I marveled that I didn’t even notice the beer cooler.
I suddenly noticed the pack of cigarettes in my shirt pocket. I hadn’t smoked a single cigarette the entire trip. In fact, it was as if I had never smoked a cigarette in my entire life. I had no craving, no driven urge to light one up. In that moment, I knew the power of God. What I had experienced was real. In one moment the power of drugs, alcohol and tobacco were permanently removed from my life.” Bruce turned his desire toward learning about the God who had healed his addiction. He read the Bible from cover to cover, drinking it in like water. He soon felt a call to the ministry and eventually received his Masters of Divinity from New Orleans Baptist Theological Seminary.

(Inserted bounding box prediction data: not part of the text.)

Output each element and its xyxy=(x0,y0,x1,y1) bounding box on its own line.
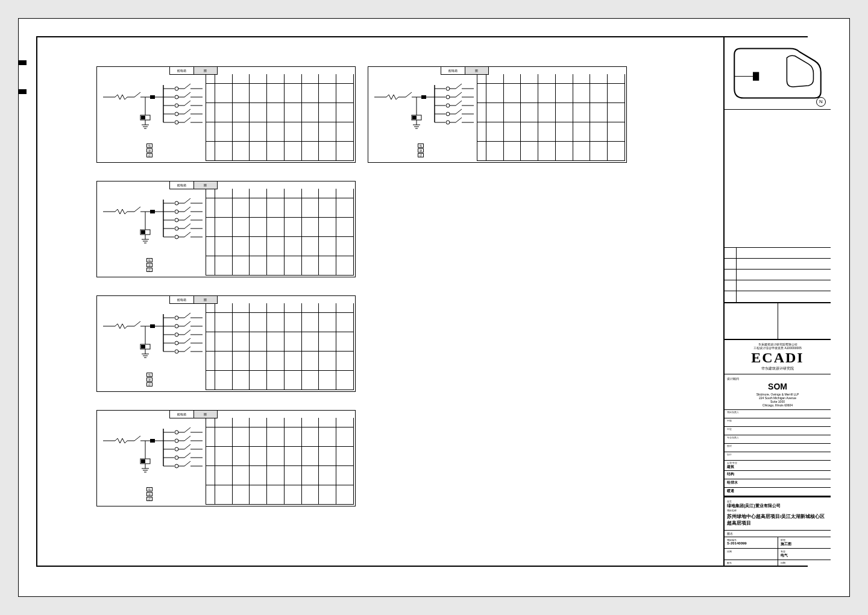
circuit-diagram xyxy=(103,429,206,484)
svg-line-41 xyxy=(134,207,140,212)
circuit-table xyxy=(206,303,354,390)
circuit-table-grid xyxy=(206,189,354,276)
svg-point-64 xyxy=(175,218,178,222)
block-header-b: 图 xyxy=(194,411,218,418)
signature-field: 专业负责人 xyxy=(725,435,831,444)
signature-field: 会签/专业建筑 xyxy=(725,461,831,471)
svg-line-119 xyxy=(134,436,140,441)
signature-field: 暖通 xyxy=(725,488,831,496)
signature-field: 给排水 xyxy=(725,479,831,488)
keyplan-outline xyxy=(728,41,827,106)
field-label: 校对 xyxy=(727,444,828,447)
svg-line-115 xyxy=(184,347,190,352)
signature-field: 设计 xyxy=(725,452,831,461)
block-header-a: 配电箱 xyxy=(441,67,465,74)
svg-point-98 xyxy=(175,324,178,328)
client-name: 绿地集团(吴江)置业有限公司 xyxy=(727,503,828,509)
field-label: 审核 xyxy=(727,419,828,422)
svg-point-35 xyxy=(175,121,178,124)
svg-line-32 xyxy=(184,109,190,114)
svg-point-30 xyxy=(175,112,178,116)
revision-row xyxy=(725,248,831,259)
consultant-label: 设计顾问 xyxy=(727,377,828,380)
svg-line-95 xyxy=(184,313,190,318)
rev-desc xyxy=(737,259,831,269)
svg-rect-87 xyxy=(141,345,145,348)
revision-row xyxy=(725,280,831,291)
firm-logo-text: ECADI xyxy=(727,350,828,366)
circuit-diagram xyxy=(103,314,206,370)
svg-point-20 xyxy=(175,95,178,99)
disc-cell: 专业 电气 xyxy=(778,549,831,560)
svg-line-193 xyxy=(456,118,462,122)
date-cell: 日期 xyxy=(778,560,831,566)
svg-rect-4 xyxy=(150,95,155,99)
source-badge: 电源进 xyxy=(146,373,153,386)
block-header-a: 配电箱 xyxy=(170,411,194,418)
svg-line-158 xyxy=(406,92,412,97)
badge-char: 源 xyxy=(146,263,153,267)
bottom-row-1: 项目编号 S-20140099 阶段 施工图 xyxy=(725,537,831,548)
rev-desc xyxy=(737,280,831,291)
svg-point-147 xyxy=(175,456,178,459)
badge-char: 源 xyxy=(146,377,153,382)
rev-no xyxy=(725,259,737,269)
block-header: 配电箱图 xyxy=(169,295,218,304)
keyplan: N xyxy=(725,37,831,110)
svg-line-61 xyxy=(184,207,190,212)
field-label: 审定 xyxy=(727,427,828,430)
circuit-table-grid xyxy=(206,418,354,505)
svg-line-66 xyxy=(184,215,190,220)
svg-point-93 xyxy=(175,316,178,320)
badge-char: 进 xyxy=(146,268,153,272)
scale-cell: 比例 xyxy=(725,549,778,560)
svg-rect-126 xyxy=(141,459,145,463)
svg-point-142 xyxy=(175,447,178,451)
svg-line-37 xyxy=(184,118,190,122)
source-badge: 电源进 xyxy=(146,258,153,272)
badge-char: 进 xyxy=(146,497,153,501)
badge-char: 电 xyxy=(146,487,153,491)
revision-row xyxy=(725,259,831,270)
badge-char: 进 xyxy=(418,153,424,157)
disc-val: 电气 xyxy=(781,553,829,558)
signature-field: 项目负责人 xyxy=(725,410,831,418)
svg-point-181 xyxy=(446,104,450,107)
svg-line-178 xyxy=(456,92,462,97)
edge-labels: 图纸 说明 xyxy=(18,60,33,118)
badge-char: 电 xyxy=(146,373,153,377)
consultant-addr4: Chicago, Illinois 60604 xyxy=(727,403,828,407)
svg-rect-43 xyxy=(150,210,155,213)
rev-no xyxy=(725,291,737,302)
circuit-table xyxy=(477,74,625,161)
svg-line-17 xyxy=(184,84,190,89)
svg-point-54 xyxy=(175,201,178,205)
project-no-cell: 项目编号 S-20140099 xyxy=(725,537,778,548)
svg-point-74 xyxy=(175,235,178,239)
signature-fields: 项目负责人审核审定专业负责人校对设计会签/专业建筑结构给排水暖通 xyxy=(725,409,831,496)
consultant-block: 设计顾问 SOM Skidmore, Owings & Merrill LLP … xyxy=(725,374,831,409)
svg-point-137 xyxy=(175,439,178,443)
badge-char: 进 xyxy=(146,153,153,157)
svg-line-27 xyxy=(184,101,190,106)
schematic-block: 配电箱图 xyxy=(96,181,356,277)
source-badge: 电源进 xyxy=(146,144,153,157)
svg-point-171 xyxy=(446,87,450,90)
badge-char: 电 xyxy=(418,144,424,148)
field-label: 项目负责人 xyxy=(727,411,828,414)
svg-line-154 xyxy=(184,461,190,466)
project-name: 苏州绿地中心超高层项目/吴江太湖新城核心区超高层项目 xyxy=(727,512,828,528)
edge-label-1: 图纸 xyxy=(18,60,27,65)
project-info: 业主 绿地集团(吴江)置业有限公司 项目名称 苏州绿地中心超高层项目/吴江太湖新… xyxy=(725,496,831,530)
block-header: 配电箱图 xyxy=(169,181,218,189)
circuit-table-grid xyxy=(477,74,625,161)
revision-row xyxy=(725,291,831,302)
svg-point-103 xyxy=(175,333,178,336)
svg-line-144 xyxy=(184,444,190,449)
circuit-table xyxy=(206,74,354,161)
block-header: 配电箱图 xyxy=(169,66,218,75)
svg-line-105 xyxy=(184,330,190,335)
circuit-table xyxy=(206,189,354,276)
sheet-label: 图名 xyxy=(727,532,733,535)
circuit-table-grid xyxy=(206,303,354,390)
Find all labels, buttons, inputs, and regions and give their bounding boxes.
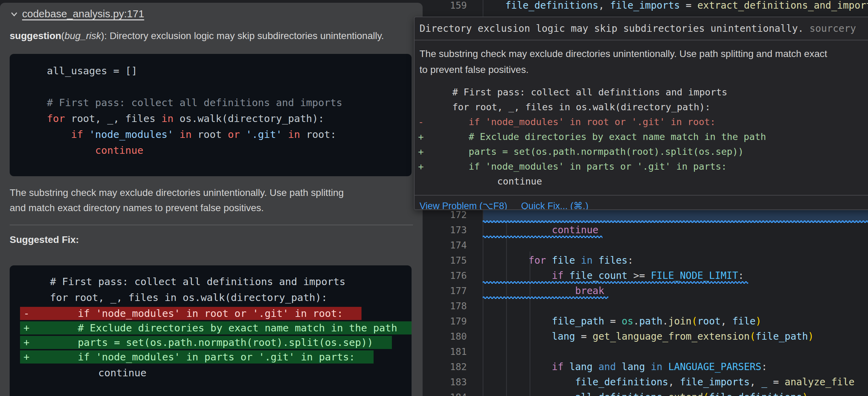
code-token: = (767, 376, 785, 388)
code-token: extract_definitions_and_imports (697, 0, 868, 11)
code-token: , (598, 0, 610, 11)
code-token: for (47, 113, 65, 124)
code-token (482, 331, 552, 342)
code-token: for (529, 255, 546, 266)
code-token: ( (750, 331, 755, 342)
code-token: root: (300, 129, 336, 140)
code-line: for root, _, files in os.walk(directory_… (10, 290, 412, 305)
code-line: # First pass: collect all definitions an… (10, 95, 412, 111)
editor-line[interactable]: 181 (423, 344, 868, 359)
code-token (482, 224, 552, 236)
code-token: : (761, 361, 767, 373)
line-number[interactable]: 173 (423, 223, 467, 238)
suggestion-tag: bug_risk (65, 30, 101, 41)
file-location-link[interactable]: codebase_analysis.py:171 (22, 8, 144, 20)
editor-line[interactable]: 174 (423, 238, 868, 253)
code-token: '.git' (246, 129, 282, 140)
code-token (482, 376, 575, 388)
code-line: all_usages = [] (10, 63, 412, 79)
suggestion-line: suggestion(bug_risk): Directory exclusio… (10, 30, 423, 41)
code-token: file_definitions (505, 0, 598, 11)
line-number[interactable]: 178 (423, 299, 467, 314)
diagnostic-detail: The substring check may exclude director… (415, 40, 868, 80)
code-token: files (598, 255, 627, 266)
editor-line[interactable]: 173 continue (423, 223, 868, 238)
suggested-fix-diff-block: # First pass: collect all definitions an… (10, 265, 412, 396)
code-token: ( (692, 315, 697, 327)
line-content: if lang and lang in LANGUAGE_PARSERS: (482, 359, 767, 375)
code-token: if (552, 361, 563, 373)
quick-fix-link[interactable]: Quick Fix... (⌘.) (521, 200, 588, 210)
diff-added-line: + if 'node_modules' in parts or '.git' i… (20, 350, 374, 364)
view-problem-link[interactable]: View Problem (⌥F8) (419, 200, 507, 210)
line-content: all_definitions.extend(file_definitions) (482, 390, 808, 396)
code-token: ) (802, 392, 808, 396)
code-token (23, 129, 71, 140)
code-line: continue (10, 365, 412, 381)
editor-line[interactable]: 177 break (423, 283, 868, 299)
tooltip-code-line: for root, _, files in os.walk(directory_… (415, 100, 868, 114)
description-line: The substring check may exclude director… (10, 185, 410, 200)
code-token (240, 129, 246, 140)
editor-line[interactable]: 184 all_definitions.extend(file_definiti… (423, 390, 868, 396)
code-token (23, 113, 47, 124)
line-number[interactable]: 174 (423, 238, 467, 253)
code-token: break (575, 285, 604, 296)
code-token: path (639, 315, 662, 327)
line-content: file_definitions, file_imports = extract… (482, 0, 868, 13)
line-number[interactable]: 182 (423, 359, 467, 375)
file-header-row[interactable]: codebase_analysis.py:171 (10, 8, 423, 20)
diff-added-line: + parts = set(os.path.normpath(root).spl… (20, 336, 392, 349)
editor-line[interactable]: 175 for file in files: (423, 253, 868, 268)
code-token: _ (761, 376, 767, 388)
editor-line[interactable]: 176 if file_count >= FILE_NODE_LIMIT: (423, 268, 868, 283)
diff-added-line: + # Exclude directories by exact name ma… (20, 321, 412, 334)
line-content: file_definitions, file_imports, _ = anal… (482, 375, 855, 390)
editor-line[interactable]: 183 file_definitions, file_imports, _ = … (423, 375, 868, 390)
line-number[interactable]: 179 (423, 314, 467, 329)
line-number[interactable]: 180 (423, 329, 467, 344)
code-token: continue (552, 224, 598, 236)
code-token: . (633, 315, 639, 327)
code-token (645, 361, 651, 373)
line-number[interactable]: 176 (423, 268, 467, 283)
code-token (563, 361, 569, 373)
code-token: all_definitions (575, 392, 663, 396)
code-line: for root, _, files in os.walk(directory_… (10, 111, 412, 126)
line-content: file_path = os.path.join(root, file) (482, 314, 761, 329)
tooltip-diff-removed-line: - if 'node_modules' in root or '.git' in… (415, 114, 868, 129)
editor-visible-lines[interactable]: 172 if 'node_modules' in root or '.git' … (423, 207, 868, 396)
code-token: = (604, 315, 622, 327)
code-token (482, 255, 529, 266)
diagnostic-actions: View Problem (⌥F8)Quick Fix... (⌘.) (415, 195, 868, 210)
tooltip-diff-added-line: + parts = set(os.path.normpath(root).spl… (415, 144, 868, 159)
line-number[interactable]: 175 (423, 253, 467, 268)
line-number[interactable]: 159 (423, 0, 467, 13)
editor-line[interactable]: 180 lang = get_language_from_extension(f… (423, 329, 868, 344)
review-comment-panel: codebase_analysis.py:171 suggestion(bug_… (0, 3, 423, 396)
code-token: FILE_NODE_LIMIT (651, 270, 738, 281)
editor-line[interactable]: 159 file_definitions, file_imports = ext… (423, 0, 868, 13)
editor-line[interactable]: 182 if lang and lang in LANGUAGE_PARSERS… (423, 359, 868, 375)
editor-line[interactable]: 178 (423, 299, 868, 314)
code-token: continue (95, 144, 144, 156)
code-token: all_usages = [] (23, 65, 137, 77)
line-number[interactable]: 184 (423, 390, 467, 396)
code-token: in (162, 113, 174, 124)
code-token: ) (755, 315, 761, 327)
code-token: root, _, files (65, 113, 161, 124)
code-token: root (697, 315, 721, 327)
line-number[interactable]: 183 (423, 375, 467, 390)
line-number[interactable]: 181 (423, 344, 467, 359)
code-token (575, 255, 581, 266)
editor-top-line[interactable]: 159 file_definitions, file_imports = ext… (423, 0, 868, 13)
chevron-down-icon[interactable] (10, 9, 19, 18)
line-number[interactable]: 177 (423, 283, 467, 299)
tooltip-code-line: continue (415, 174, 868, 189)
code-token (482, 0, 505, 11)
code-token: ( (703, 392, 709, 396)
code-token: = (575, 331, 593, 342)
editor-line[interactable]: 179 file_path = os.path.join(root, file) (423, 314, 868, 329)
code-token (23, 144, 95, 156)
code-token: , (750, 376, 761, 388)
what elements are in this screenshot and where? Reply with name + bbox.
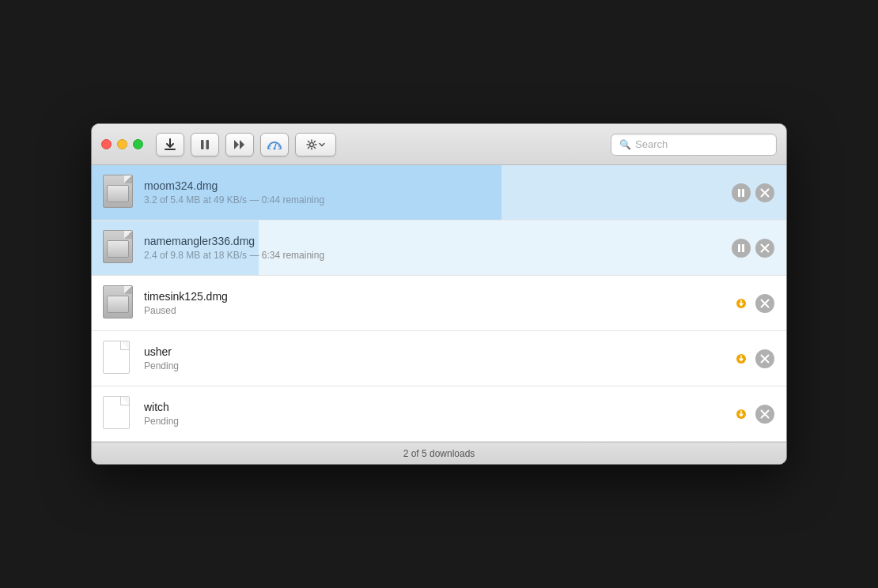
close-button[interactable] xyxy=(101,139,112,149)
download-name-5: witch xyxy=(144,401,721,413)
svg-rect-6 xyxy=(742,189,744,197)
download-info-4: usher Pending xyxy=(144,345,721,371)
item-actions-2 xyxy=(731,238,775,258)
svg-point-8 xyxy=(732,239,751,258)
settings-button[interactable] xyxy=(295,133,336,156)
speed-button[interactable] xyxy=(260,133,289,156)
fast-forward-button[interactable] xyxy=(225,133,254,156)
minimize-button[interactable] xyxy=(117,139,127,149)
download-info-1: moom324.dmg 3.2 of 5.4 MB at 49 KB/s — 0… xyxy=(144,179,721,205)
search-icon: 🔍 xyxy=(619,139,631,150)
traffic-lights xyxy=(101,139,143,149)
svg-rect-10 xyxy=(742,244,744,252)
download-name-3: timesink125.dmg xyxy=(144,290,721,303)
download-name-2: namemangler336.dmg xyxy=(144,235,721,247)
resume-button-5[interactable] xyxy=(731,404,751,424)
download-list: moom324.dmg 3.2 of 5.4 MB at 49 KB/s — 0… xyxy=(92,165,786,442)
cancel-button-1[interactable] xyxy=(755,183,775,203)
download-status-4: Pending xyxy=(144,360,721,371)
maximize-button[interactable] xyxy=(133,139,143,149)
download-item-2[interactable]: namemangler336.dmg 2.4 of 9.8 MB at 18 K… xyxy=(92,220,786,276)
cancel-button-3[interactable] xyxy=(755,293,775,314)
download-button[interactable] xyxy=(156,133,184,156)
download-item-1[interactable]: moom324.dmg 3.2 of 5.4 MB at 49 KB/s — 0… xyxy=(92,165,786,220)
search-box[interactable]: 🔍 Search xyxy=(611,134,777,156)
download-info-5: witch Pending xyxy=(144,401,721,427)
status-text: 2 of 5 downloads xyxy=(403,448,475,459)
download-item-5[interactable]: witch Pending xyxy=(92,386,786,442)
status-bar: 2 of 5 downloads xyxy=(92,442,786,464)
svg-rect-9 xyxy=(738,244,740,252)
search-placeholder: Search xyxy=(635,138,668,150)
resume-button-3[interactable] xyxy=(731,293,751,314)
pause-all-button[interactable] xyxy=(191,133,219,156)
titlebar: 🔍 Search xyxy=(92,124,786,165)
svg-rect-1 xyxy=(206,140,210,149)
cancel-button-5[interactable] xyxy=(755,404,775,424)
file-icon-5 xyxy=(103,396,134,432)
pause-button-2[interactable] xyxy=(731,238,751,258)
item-actions-3 xyxy=(731,293,775,314)
download-status-2: 2.4 of 9.8 MB at 18 KB/s — 6:34 remainin… xyxy=(144,250,721,261)
cancel-button-2[interactable] xyxy=(755,238,775,258)
file-icon-1 xyxy=(103,175,134,211)
cancel-button-4[interactable] xyxy=(755,349,775,369)
svg-rect-5 xyxy=(738,189,740,197)
resume-button-4[interactable] xyxy=(731,349,751,369)
item-actions-5 xyxy=(731,404,775,424)
download-item-3[interactable]: timesink125.dmg Paused xyxy=(92,276,786,331)
main-window: 🔍 Search moom324.dmg 3.2 of 5.4 MB at 49… xyxy=(91,123,787,465)
download-info-2: namemangler336.dmg 2.4 of 9.8 MB at 18 K… xyxy=(144,235,721,261)
file-icon-4 xyxy=(103,341,134,377)
file-icon-3 xyxy=(103,285,134,322)
download-name-4: usher xyxy=(144,345,721,358)
svg-point-2 xyxy=(274,147,276,149)
svg-rect-0 xyxy=(201,140,204,149)
item-actions-1 xyxy=(731,183,775,203)
download-info-3: timesink125.dmg Paused xyxy=(144,290,721,316)
pause-button-1[interactable] xyxy=(731,183,751,203)
file-icon-2 xyxy=(103,230,134,266)
download-status-1: 3.2 of 5.4 MB at 49 KB/s — 0:44 remainin… xyxy=(144,194,721,205)
item-actions-4 xyxy=(731,349,775,369)
download-name-1: moom324.dmg xyxy=(144,179,721,192)
download-item-4[interactable]: usher Pending xyxy=(92,331,786,386)
download-status-5: Pending xyxy=(144,416,721,427)
download-status-3: Paused xyxy=(144,305,721,316)
svg-point-3 xyxy=(310,142,314,146)
svg-point-4 xyxy=(732,183,751,202)
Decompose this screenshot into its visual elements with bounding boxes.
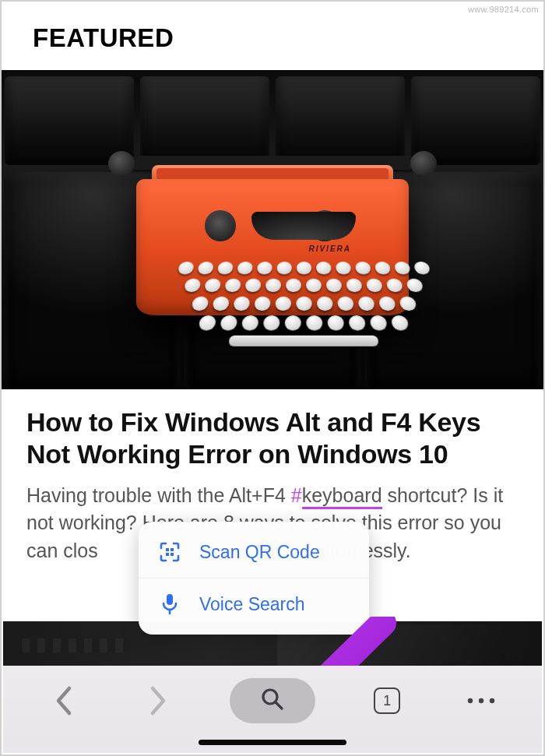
svg-point-10 (490, 698, 494, 703)
screenshot-frame: www.989214.com FEATURED RIVIERA (0, 0, 545, 756)
typewriter-illustration: RIVIERA (105, 179, 440, 382)
article-title: How to Fix Windows Alt and F4 Keys Not W… (26, 406, 519, 471)
search-context-menu: Scan QR Code Voice Search (139, 522, 369, 635)
tabs-count-badge: 1 (374, 687, 400, 714)
svg-rect-0 (166, 548, 169, 551)
mic-icon (157, 592, 182, 617)
search-icon (260, 687, 285, 715)
svg-rect-3 (171, 553, 174, 556)
menu-item-voice-search[interactable]: Voice Search (139, 578, 369, 630)
watermark-text: www.989214.com (468, 5, 539, 14)
hashtag-marker: # (291, 484, 302, 506)
home-indicator[interactable] (199, 740, 346, 745)
back-button[interactable] (42, 679, 86, 723)
svg-point-9 (479, 698, 483, 703)
menu-item-scan-qr[interactable]: Scan QR Code (139, 526, 369, 578)
menu-item-label: Scan QR Code (199, 542, 320, 563)
featured-label: FEATURED (33, 23, 512, 53)
featured-article-image[interactable]: RIVIERA (2, 70, 543, 389)
featured-header: FEATURED (2, 2, 543, 70)
tabs-button[interactable]: 1 (365, 679, 409, 723)
forward-button[interactable] (136, 679, 180, 723)
svg-rect-1 (171, 548, 174, 551)
svg-point-8 (468, 698, 473, 703)
browser-toolbar: 1 (3, 666, 542, 753)
keyword-highlight: keyboard (302, 484, 382, 509)
qr-icon (157, 540, 182, 564)
search-button[interactable] (230, 678, 315, 723)
svg-rect-4 (167, 594, 173, 605)
menu-item-label: Voice Search (199, 594, 305, 615)
menu-button[interactable] (459, 679, 503, 723)
svg-rect-2 (166, 553, 169, 556)
svg-line-7 (276, 702, 282, 709)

Since then, he has served as pastor in various churches, and in 2010, he and his wife, Jill, founded “The Secret Place,” an international ministry that offers pastors and clergy a respite from their pastoral work. Bruce and his wife minster and counsel both pastors and their wives who need to be refreshed or have fallen into sinful behaviors.
Bruce’s new novel, The Beginning: Prelude to the Apocalypse, was birthed from a dramatic event that took place at a church where Bruce was serving as pastor a few years ago.
“We had a woman who was dying of cancer at our church,” Bruce recalls. “The doctors had given her no hope and basically, sent her home to die. We laid hands on her and prayed for a complete recovery. A couple of weeks later, she was told there was an experimental treatment so she went back to the hospital for tests. That day her son called me in tears, and I thought she had passed away. What he told me was that the doctors could no longer locate the cancer at all. It was completely gone. This sent shock waves through our church, and we began to see God move in miraculous ways. My associate pastor and I began to talk about how the New Testament was coming alive before us, and we began to discuss biblical characters. We started talking about the two witnesses in Revelation – who they would be, what they would say, are they here now – and that was the germination of the idea behind the book. How will the world end as we know it? Is it going to be something closer to home and more common than we might think?”
Bruce’s goal with the new book and his current ministry is simple: to embolden the body of Christ with a deeper understanding of the love and grace of God.
“Our view of God is too small, and we place Him into our neat little theological packages,” says Bruce. “The result is that the world discounts our message as a confusing mess of contradiction. Like Pharisees, we are more concerned about adherence to our doctrines than we are concerned about showing the world the redemption in Christ. We emphasize certain things that appeal to us and neglect other things as unimportant. It is my
belief that when Christianity becomes more about a lifestyle than doctrines and denominations, we will begin to present a more united front to the world. At the core of our problem is that we do not really believe Scriptures that teach us that with God all things are possible. We want to make the ways of God into an “either or” rather than “both and” realities. We see examples in such doctrines as law and grace. If we embrace grace we don’t think we are under the law. If we believe we must work out our salvation, we reject grace. The truth is that both realities remain true at the same time. Knowledge falls short of the reality of God. The realm of the Spirit is above the realm of knowledge. We must embrace every word that proceeds from God if we are to gain wisdom of His ways.”